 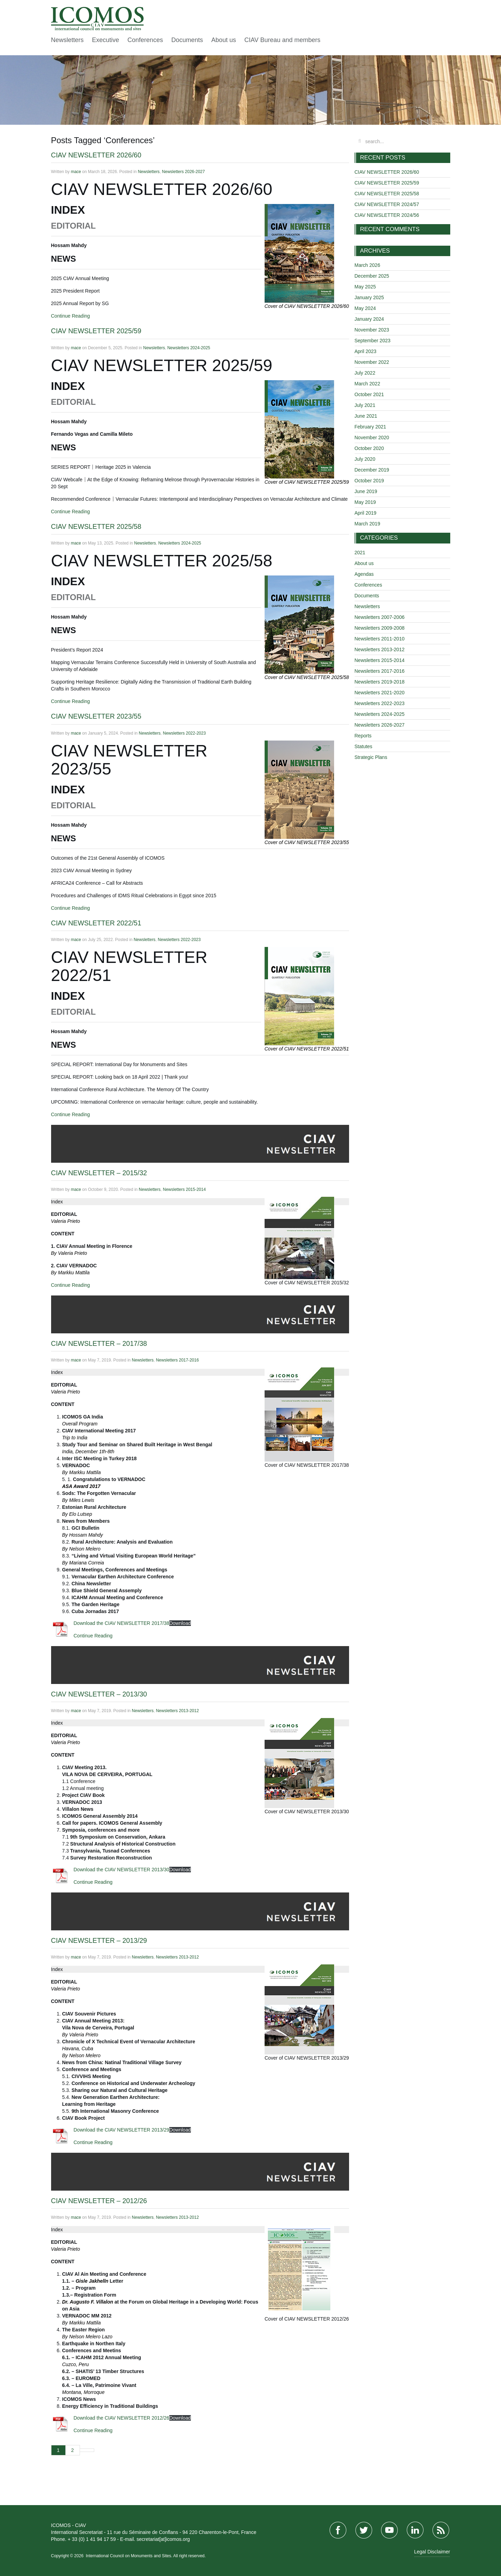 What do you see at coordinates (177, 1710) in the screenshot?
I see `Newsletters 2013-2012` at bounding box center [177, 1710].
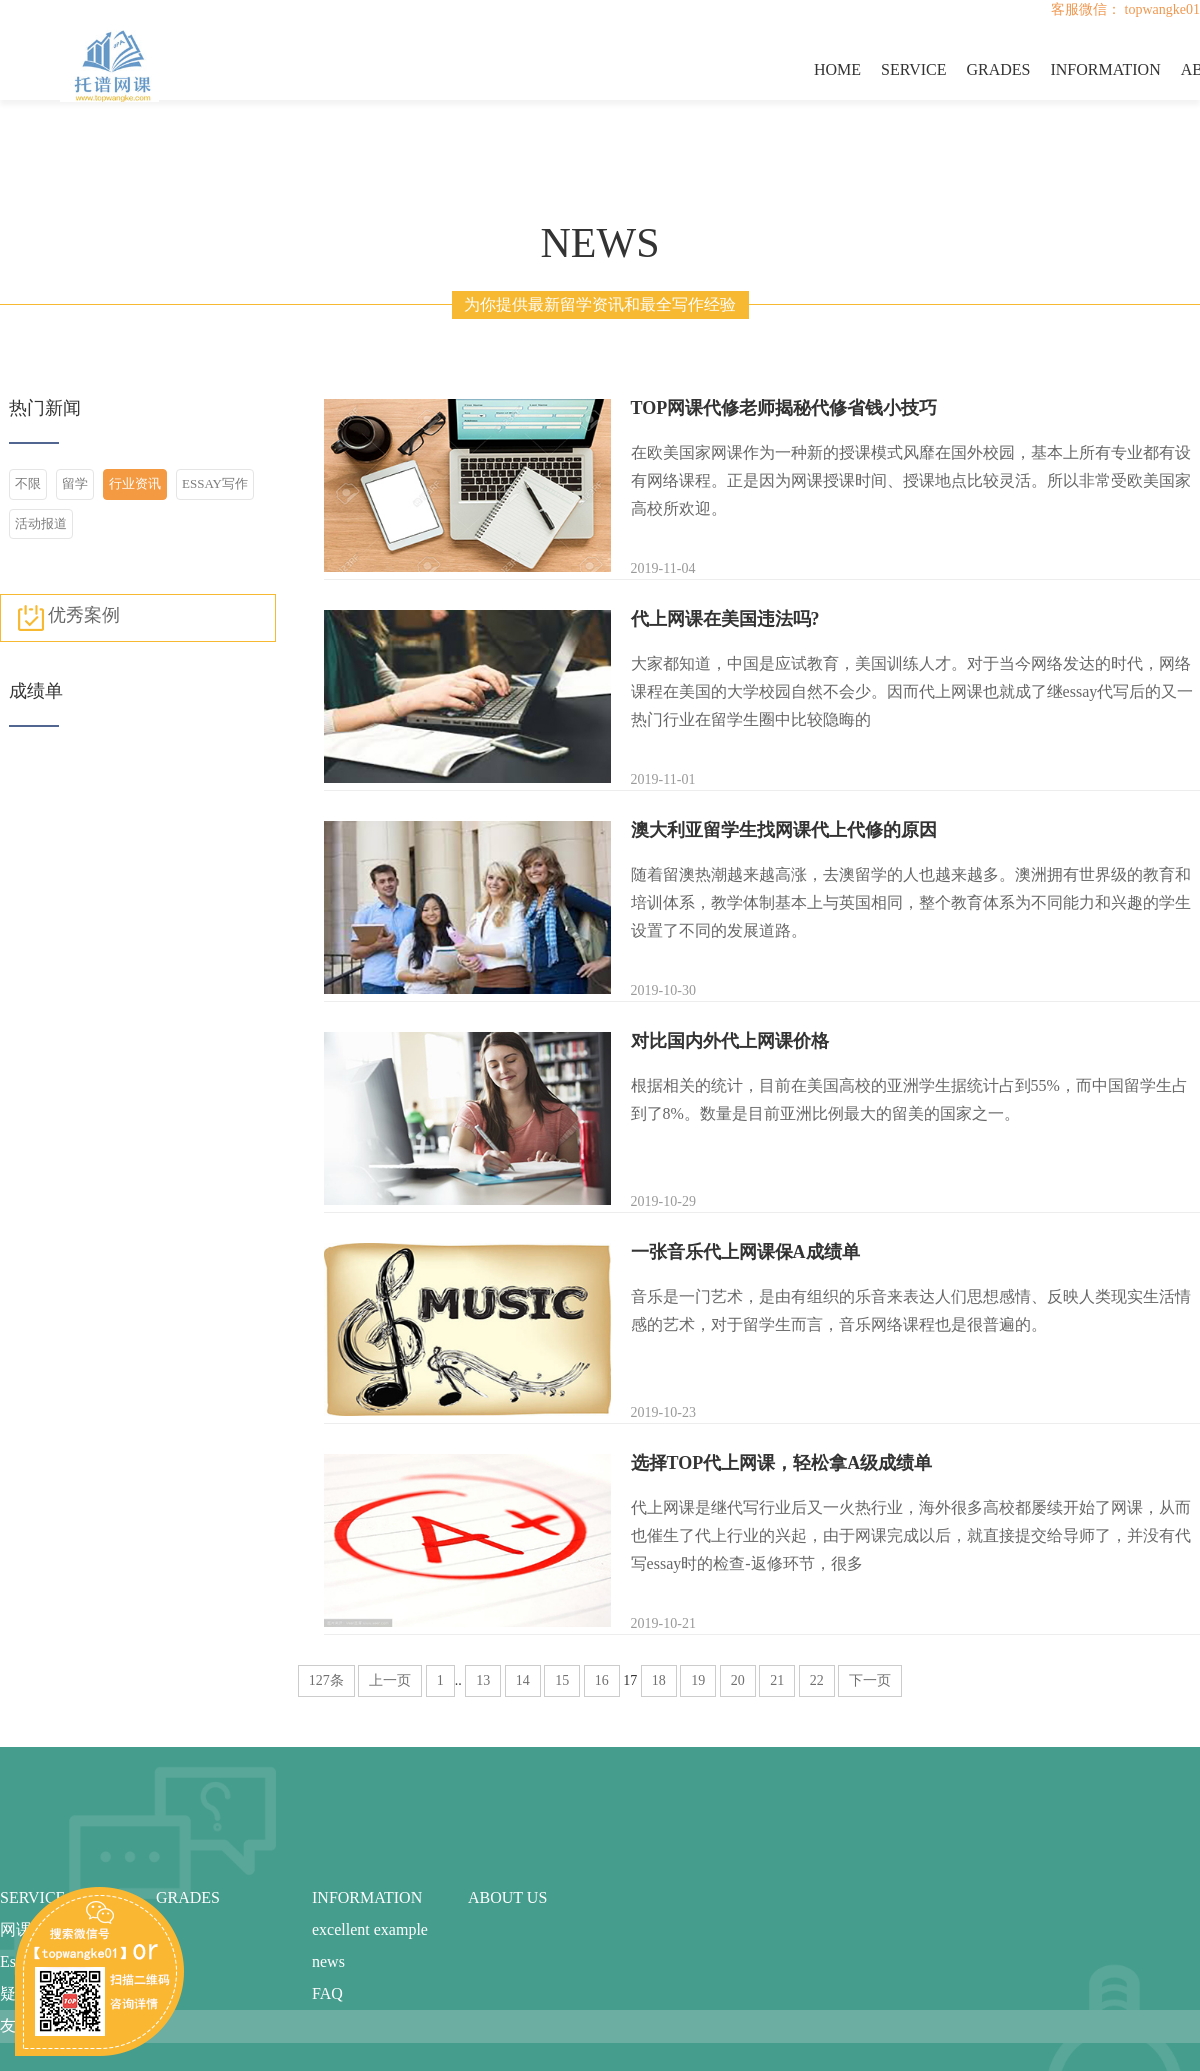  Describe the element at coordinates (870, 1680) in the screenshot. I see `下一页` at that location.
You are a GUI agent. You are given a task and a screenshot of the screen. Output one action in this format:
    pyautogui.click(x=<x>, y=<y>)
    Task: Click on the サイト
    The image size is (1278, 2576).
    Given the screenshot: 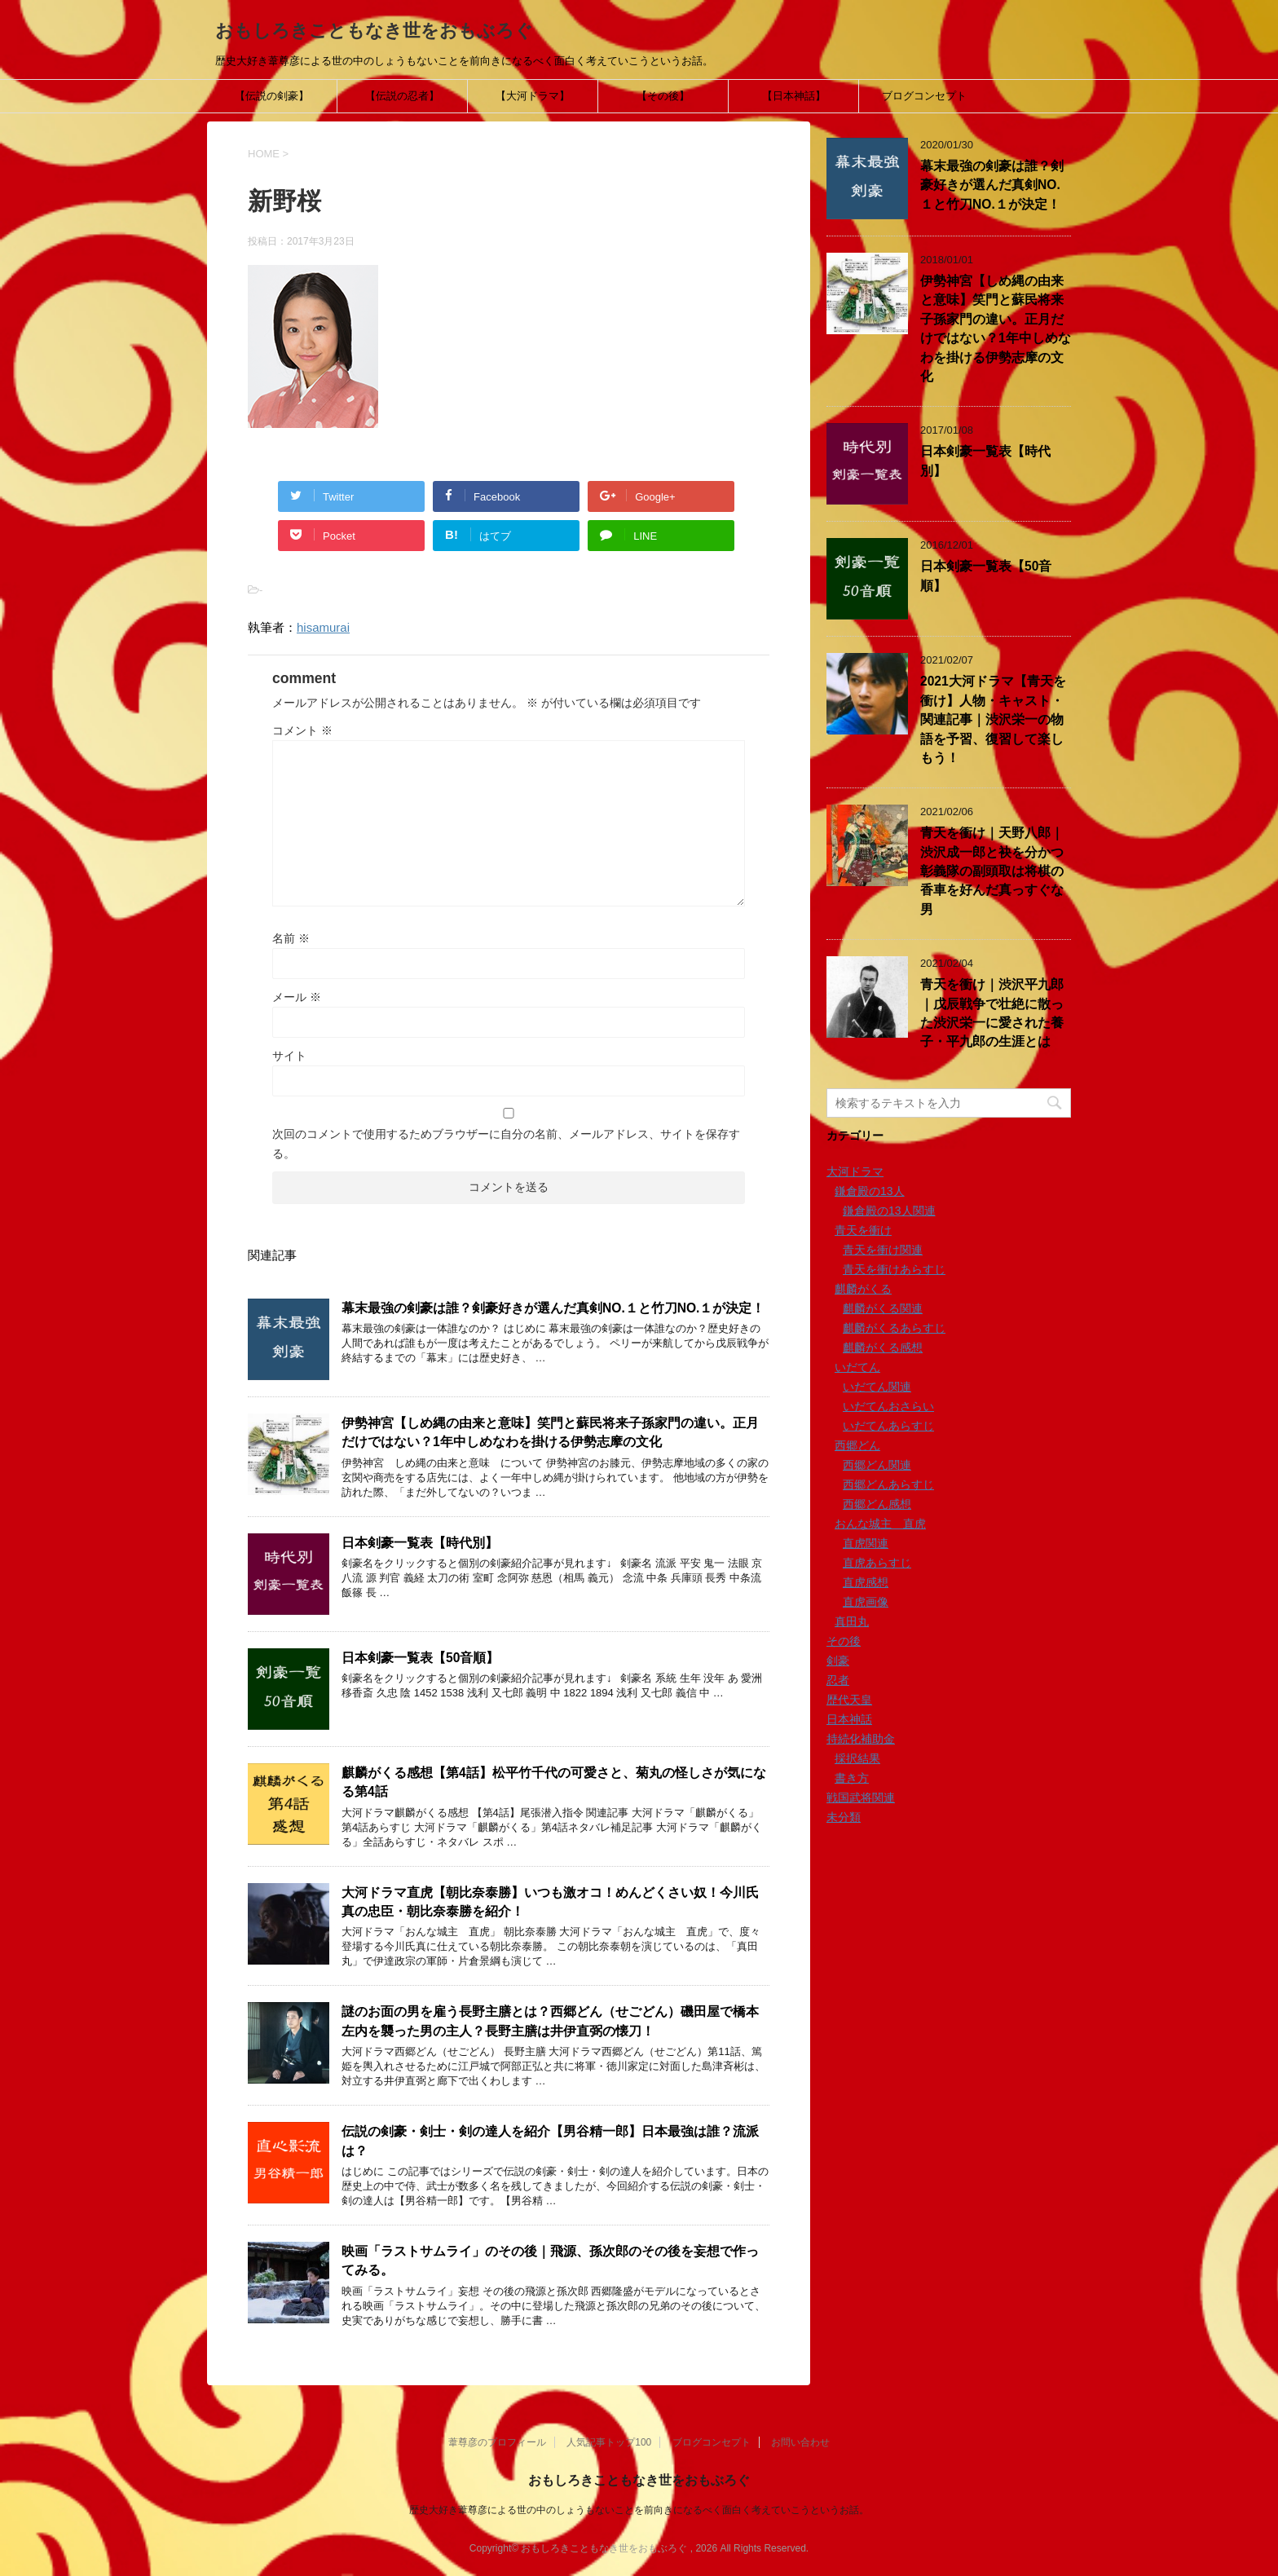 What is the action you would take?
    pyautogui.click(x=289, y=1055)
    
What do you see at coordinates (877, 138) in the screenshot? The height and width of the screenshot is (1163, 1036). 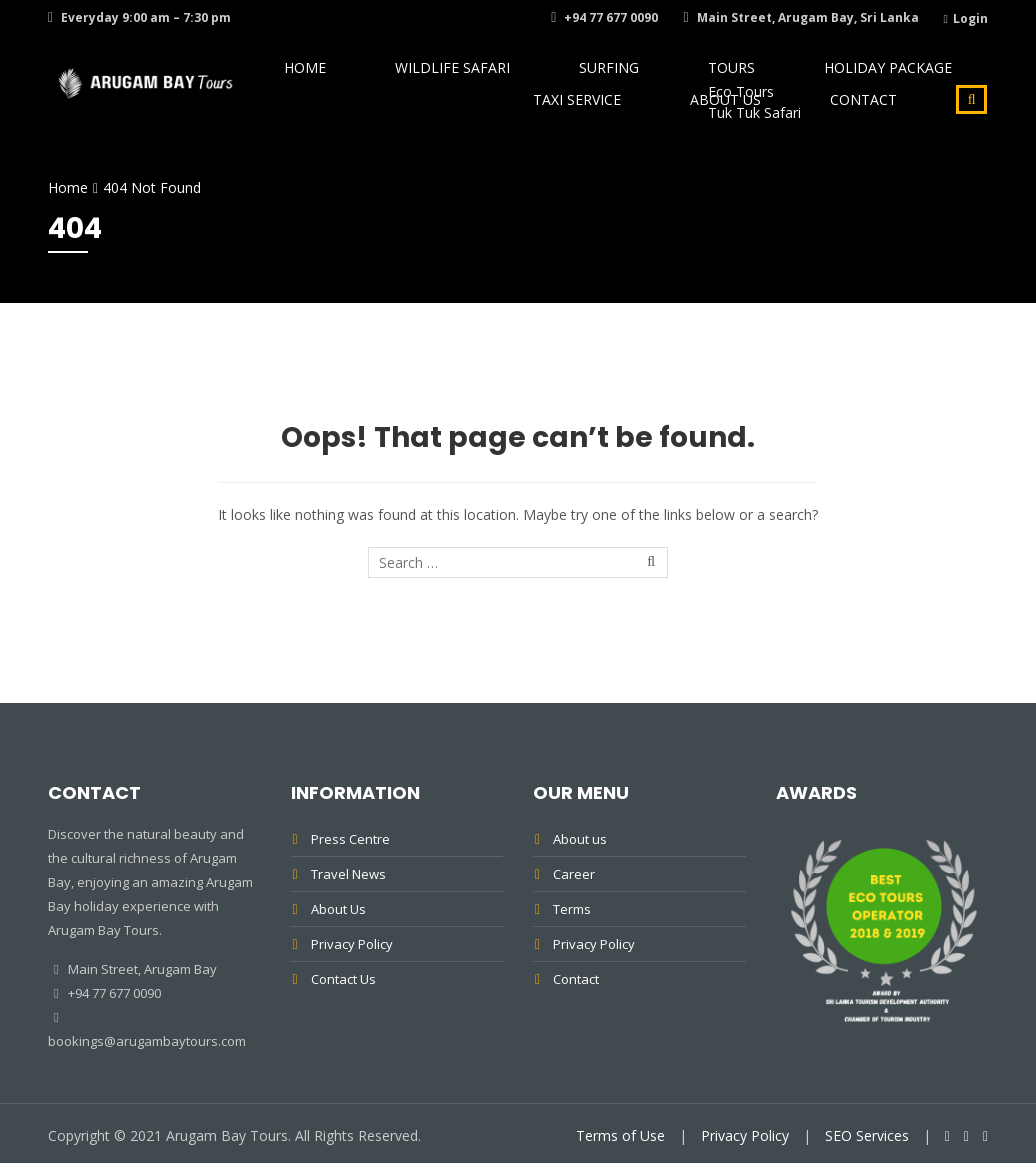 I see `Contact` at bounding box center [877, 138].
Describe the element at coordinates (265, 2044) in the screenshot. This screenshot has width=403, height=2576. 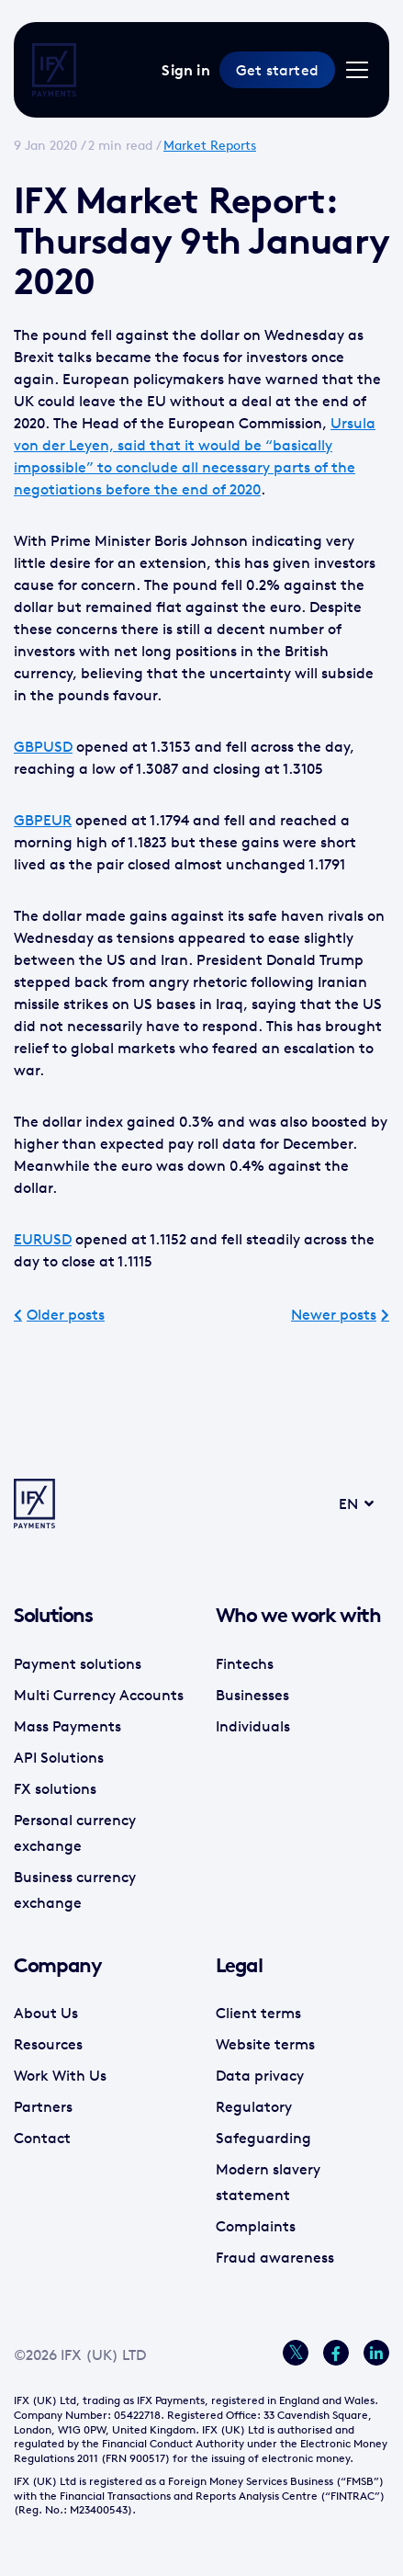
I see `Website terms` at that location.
========
AIM OF THE TASK
With pictures omitted, reproduce exactly the lines from the line containing "Describe the element at coordinates (265, 2044)" through the end of the data above.

RESULT
Describe the element at coordinates (265, 2044) in the screenshot. This screenshot has width=403, height=2576. 
I see `Website terms` at that location.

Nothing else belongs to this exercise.